As instrumental as its membership has been in the local scene, The Summerlad is more than the sum of its individual parts. The band is set to release its fourth full-length album, Blue Skinned, a snapshot of its past, present and future. The amicable departures of founding member Sean Grier and keyboardist Liz Collins (both left the band after the recording of the album) and Fisher’s part-time relocation to Qatar have significantly changed the band’s dynamic.

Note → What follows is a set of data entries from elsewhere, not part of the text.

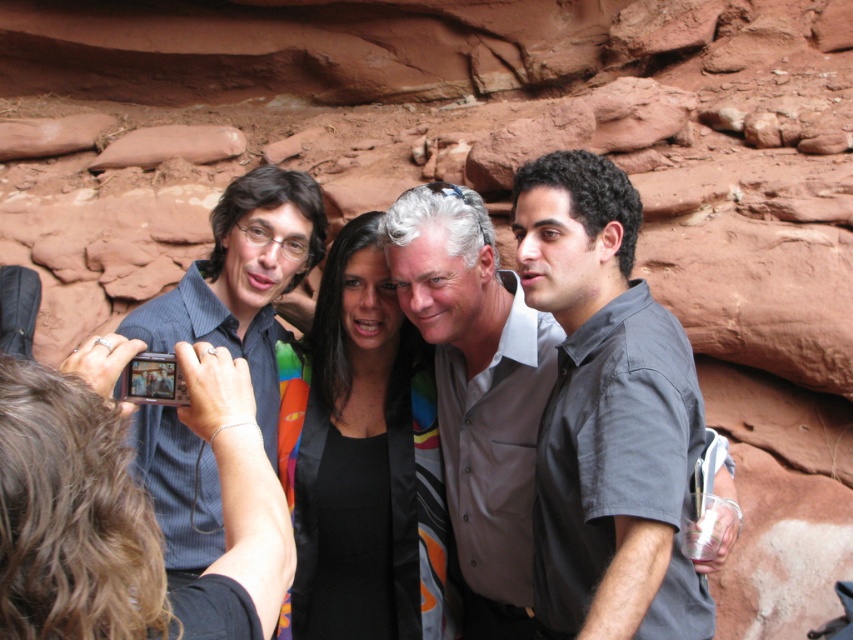 You are a photographer trying to frame a group photo. You notice two people in the group wearing shirts labeled as gray matte shirt at center and blue striped shirt at left. Which shirt is positioned more to the left?

The blue striped shirt at left is positioned more to the left than the gray matte shirt at center.

You are a photographer trying to adjust the focus of your camera to capture the gray matte shirt at center clearly. Based on the coordinates provided in the scene description, where should you aim the focus point of your camera?

The gray matte shirt at center is located at point (477, 390), so you should aim the focus point of your camera at those coordinates to capture it clearly. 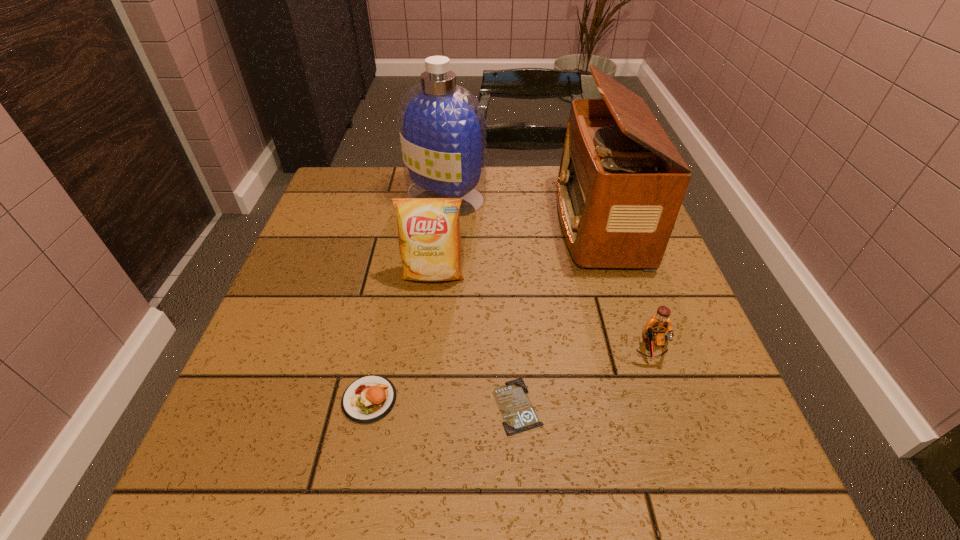 This screenshot has width=960, height=540. What are the coordinates of `vacant space that's between the Lego and the crisp (potato chip)` in the screenshot? It's located at (542, 312).

Identify the location of blank region between the Lego and the fourth object from left to right. (584, 377).

Where is `vacant point located between the radio receiver and the shortest object`? This screenshot has height=540, width=960. vacant point located between the radio receiver and the shortest object is located at coordinates (558, 314).

Find the location of a particular element. This screenshot has height=540, width=960. free area in between the patty (food) and the shortest object is located at coordinates (444, 402).

Locate an element on the screen. free point between the crisp (potato chip) and the third nearest object is located at coordinates (542, 312).

The width and height of the screenshot is (960, 540). What are the coordinates of `unoccupied area between the radio receiver and the identity card` in the screenshot? It's located at (558, 314).

You are a GUI agent. You are given a task and a screenshot of the screen. Output one action in this format:
    pyautogui.click(x=<x>, y=<y>)
    Task: Click on the empty space between the fourth tallest object and the radio receiver
    The width and height of the screenshot is (960, 540).
    Given the screenshot: What is the action you would take?
    pyautogui.click(x=625, y=285)

Identify which object is the second nearest to the patty (food). Please provide its 2D coordinates. Your answer should be formatted as a tuple, i.e. [(x, y)], where the tuple contains the x and y coordinates of a point satisfying the conditions above.

[(429, 236)]

The width and height of the screenshot is (960, 540). What are the coordinates of `object that stands as the third closest to the identity card` in the screenshot? It's located at (429, 236). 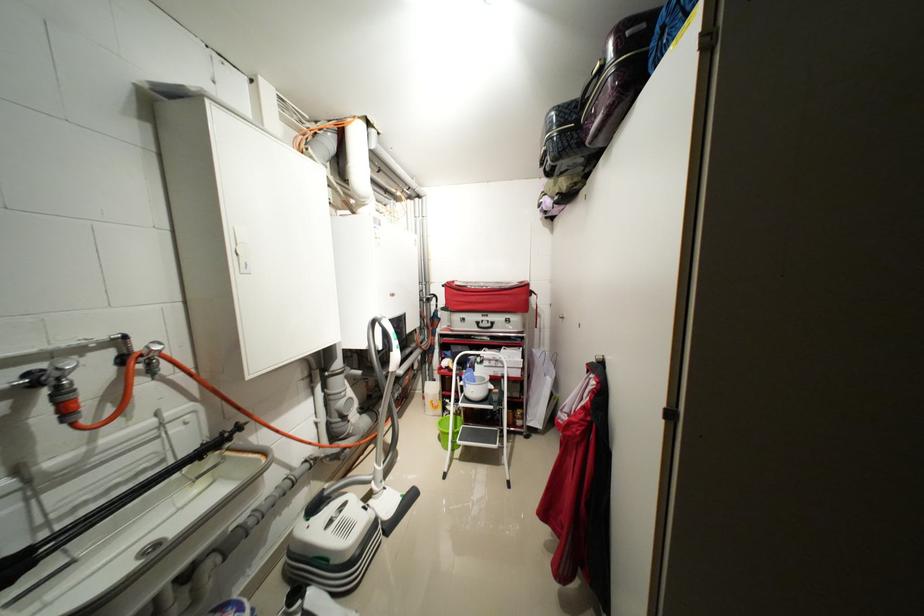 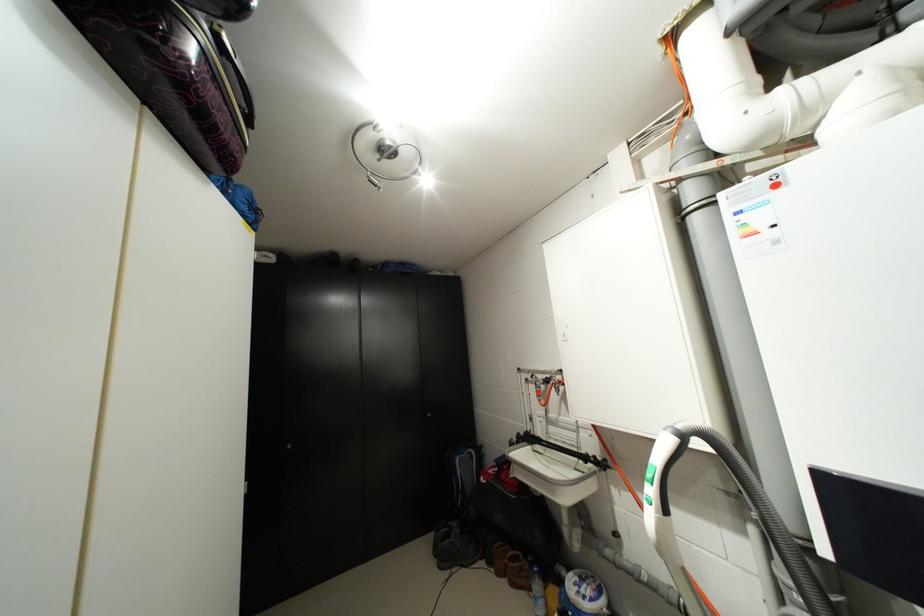 The point at (589, 145) is marked in the first image. Where is the corresponding point in the second image?

(189, 42)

“After 11 years, I think it's OK for people to want to do other things, and when other members left, there was no way we were going to be mad or feel that all is lost,” says Sordi-McClure. “With Arran in Qatar, it’s kind of the same. Dean and I write and record and Arran has to come back and play catch-up, and that's if he even likes what Dean and I have written or feels like it's a direction he wants to go. I think since City of Noise [the band’s 2007 concept album, consisting of a single 40-plus minute song], we are closing the chapter on long compositional music. I think we all want to do something different with each other.”
“I think Blue Skinned is a closure,” he continues. “I feel that I love the songs as an artifact, but lately I have been wanting to move on and try other things, musically and artistically. I think Arran and Dean feel the same as well. We already have another record on the burner that is so opposite to Blue Skinned — Dean and I wrote it while Arran was away, and he came back and added his parts, recorded it and we played a few shows with that material.”
Blue Skinned showcases a band very aware of its own strengths and weaknesses. A song like "On a Witch's Ride” illustrates that awareness — when conceiving the song, the melody and chord progressions were solid, but the groove eluded the band. Fisher was convinced that it was because they didn't want to settle into tried-and-true musical tropes, and Martin thought that the song structure was overdone.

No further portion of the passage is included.